Benefits of online engagements

The benefits of online meetings and engagements are numerous. With a decent internet connection, you can participate from practically anywhere. Workshops can be recorded and saved to act as a refence point or share with colleagues to enhance training and personal development. Booking meetings became easier and more people could join, no need to find a room or spend time travelling. The technology enabled truly collaborative meetings where documents could be shared, amended, or even worked on together.  

Challenges of online engagements

However, some aspects remain difficult. Meeting clients and presenting to them in person gave the opportunity to build the soft skills. Relationships are easier to judge and manage when you can read the non-verbal messages. We know when someone is engaged and if a product or idea is landing well or not. This is more about feelings rather than objective facts and is much harder to gauge in the online environment. 

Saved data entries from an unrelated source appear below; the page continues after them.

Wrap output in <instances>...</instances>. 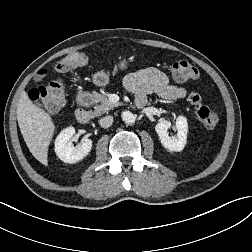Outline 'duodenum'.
I'll return each mask as SVG.
<instances>
[{
    "mask_svg": "<svg viewBox=\"0 0 252 252\" xmlns=\"http://www.w3.org/2000/svg\"><path fill=\"white\" fill-rule=\"evenodd\" d=\"M77 103L80 104L81 107L76 110L75 117L78 122L87 123L91 118V113L84 107L91 103V95L87 92H80L77 96Z\"/></svg>",
    "mask_w": 252,
    "mask_h": 252,
    "instance_id": "410a0bca",
    "label": "duodenum"
}]
</instances>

Workshops are less interactive online, instead of a conversation they can become a series of questions and answers. More people join online meetings and often do not engage, however if someone is needed to answer a specific query it’s easier to get hold of them and invite them into the conversation. 

So, considering all these benefits and challenges, how can we run effective online meetings and presentations?  

Tips to master online meetings & presentations

  • Prepare and communicate before the meeting – making sure everyone knows what they will get out of the meeting will add value and ensure you get the right people in the room. 
  • Introductions – keep is short and sweet, no long-life stories just establish your credentials and understand who is at the meeting and their role/reason for being there. 
  • Set out the framework and expectations – this will help people to understand when they can ask questions and how to conduct themselves during the meeting.  
  • Everyone should have a role – explain why the team members are at the meeting, delegate someone to manage hands up and questions in the chat. Agree before how questions will be communicated to the presenter. 
  • Screen sharing – check everyone can see and increase the size if necessary. 
  • Pause – give time for you and clients to breath, pause and provide the space for questions throughout the presentation. 
  • Read the room – this is possible and comes with practise. When screen sharing, if possible, use 2 screens so you can see the room and use visual clues to guide you. You will be able tell if people are engaged, disinterested and in need of a break. Adapt in just the same way as you would in person. 
  • Make sure everyone has had a chance to contribute – at their best meetings should be a conversation where both sides learn from each other. Notice who is speaking and who is not, engage with everyone. 

As online engagement remains a big part of how we work, continuing to develop online skills is vital and should be a part of continuous personal development for everyone.